페이지

2022년 4월 2일 토요일

Vanilla GAN

 We have covered quite a bit of ground in understanding the basics of GANs. In ghis section, we will apply that understanding and build a GAN from scratch. This generative model will consist of a repreating block architecture, similar to the one presented in the original paper. We will try to replicate the task of generating MNIST digits using our network.

The overall GAN setup can be seen in Figure 6.8. The figure outlines a generator model with moise vector z as input and repeating blocks that transform and scale up the vector to the required dimensions. Each block consists of a dense layer followed by Leaky ReLU activation and a batch-normalization layer, We simply reshape the output from the final block to transform it into the required output image size.

The descriminator, on the other hand, is a simple feedforward network. This model takes an image as input( a real image or the fake output from the generator) and classifies it as real or fake. This simple setup of two competing models helps us to train the overall GAN.

We will be relying on TensorFlow 2 and using the high-level Keras API wherever possible. The first step is to define the discriminator model. In this implementation, we will use a very basic multi-layer perceptron(MLP) as the discriminator model:

def build_discriminator(input_shape=(28,28,), verbose=True):

    """

    Utility method to build a MLP discriminator

    Parameters:

        input_shape:

            type:tuple, shape of input image for classification. 

                Default shape is (28,28)-> MNIST

        verbose:

            type:boolean. Print model summary if set to true.

    Returns:    

        tensorflow.keras.model object

"""

    model = Sequential()

    model.add(Input(shape=input_shape))

    model.add(Flatten())

    model.add(Dense(512))

    model.add(LeakyReLU(alpha=0.2))

    model.add(Dense(1, activation='sigmoid'))


    if vervose:

        model.summary()

    return model

We will use the sequential API to prepare this simple model, with just four layers and the final output layer with sigmoid activation. Since we have a binary classification task, we have only one unit in the final layer, We will use binary cross-entropy loss to train the discriminator model.

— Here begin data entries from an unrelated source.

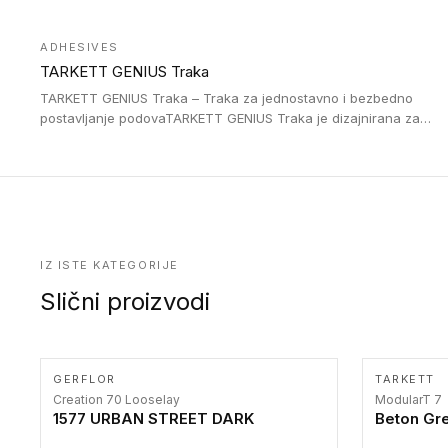
Jednostavne su za ugradnu zahvaljujući savitljivoj strukturi i
kompatibilne sa heterogenim i homogenim vinilnim podovima u
ADHESIVES
rolnama. Naše PVC lajsne su dostupne i u varijanti sa ravnim
TARKETT GENIUS Traka
uglom, sa poluprečnikom savijanja od 2R za stepenice više od
16 cm. Poste i verzije od aluminijuma za oblasti pod visokim
TARKETT GENIUS Traka – Traka za jednostavno i bezbedno
opterećenjem. Postavljaju se na postojeći pod. Veoma su
postavljanje podovaTARKETT GENIUS Traka je dizajnirana za
dekorativne i pružaju elegantan vizuelni izgled.
upotrebu kod podovima iz Excellence Genius loose-lay
kolekcije.
IZ ISTE KATEGORIJE
Slični proizvodi
GERFLOR
TARKETT
Creation 70 Looselay
ModularT 7
1577 URBAN STREET DARK
Beton Gr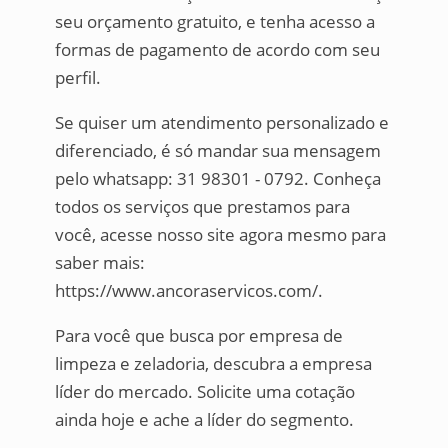
seu orçamento gratuito, e tenha acesso a
formas de pagamento de acordo com seu
perfil.
Se quiser um atendimento personalizado e
diferenciado, é só mandar sua mensagem
pelo whatsapp: 31 98301 - 0792. Conheça
todos os serviços que prestamos para
você, acesse nosso site agora mesmo para
saber mais:
https://www.ancoraservicos.com/.
Para você que busca por empresa de
limpeza e zeladoria, descubra a empresa
líder do mercado. Solicite uma cotação
ainda hoje e ache a líder do segmento.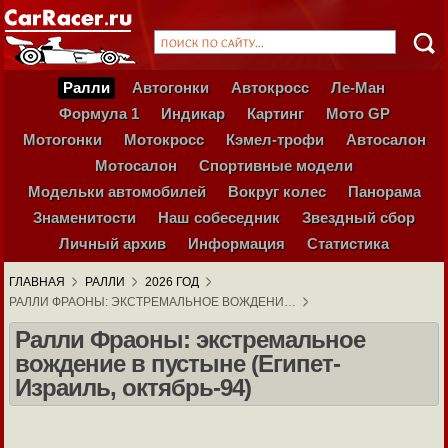
Ралли
Автогонки
Автокросс
Ле-Ман
Формула 1
Индикар
Картинг
Мото GP
Мотогонки
Мотокросс
Кэмел-трофи
Автосалон
Мотосалон
Спортивные модели
Модельки автомобилей
Вокруг колес
Панорама
Знаменитости
Наш собеседник
Звездный сбор
Личный архив
Информация
Статистика
ГЛАВНАЯ
РАЛЛИ
2026 ГОД
РАЛЛИ ФРАОНЫ: ЭКСТРЕМАЛЬНОЕ ВОЖДЕНИ…
Ралли Фраоны: экстремальное
вождение в пустыне (Египет-
Израиль, октябрь-94)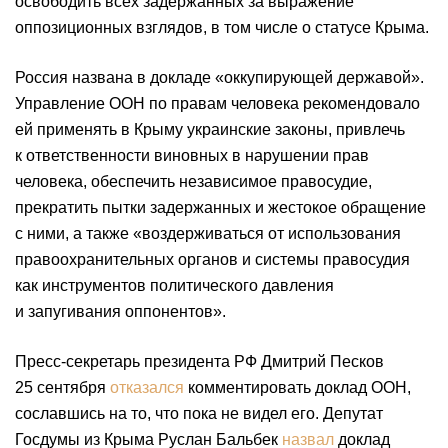
освободить всех задержанных за выражение
оппозиционных взглядов, в том числе о статусе Крыма.
Россия названа в докладе «оккупирующей державой».
Управление ООН по правам человека рекомендовало
ей применять в Крыму украинские законы, привлечь
к ответственности виновных в нарушении прав
человека, обеспечить независимое правосудие,
прекратить пытки задержанных и жестокое обращение
с ними, а также «воздерживаться от использования
правоохранительных органов и системы правосудия
как инструментов политического давления
и запугивания оппонентов».
Пресс-секретарь президента РФ Дмитрий Песков
25 сентября
отказался
комментировать доклад ООН,
сославшись на то, что пока не видел его. Депутат
Госдумы из Крыма Руслан Бальбек
назвал
доклад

The generator model is also a multi-layer perceptron with multiple layers scaling up the  noise vector z to the desired size. Since our task is to generate MNIST-like output samples, the final reshape layer will convert the flat vector into a 28*28 output shape. Note that we will make use of batch normalizaiton to stabilize model training. The following snippet shows a utility method for building the gene4rator model:

def build_generator(z_dim=100, output_shape=(28,28), verbose=True):

    """

    Utility mothod to build a MLP generator

    Parameters:

        z_dim:

            type:int(positive). Size of input noise vector to be used as model input.

                default value is 100

        output_shape:    type:tuple. Shape of output image.

                                Default shape is (28,28)->MNIST

    Returns:

        tensorflow.keras.model object

    """

    model = Sequential()

    model.add(Input(shape=(z_dim,)))

    model.add(Dense(256, input_dim=z_dim))

    model.add(LeakyReLU(alpha=0.2))

    model.add(BatchNormalization(momentum=0.8))

    model.add(Dense(512))

    model.add(LeakyReLU(alpha=0.2))

    model.add(BatchNormalization(momentum=0.8))

    model.add(Dense(np.prod(output_shape), activation='tanh'))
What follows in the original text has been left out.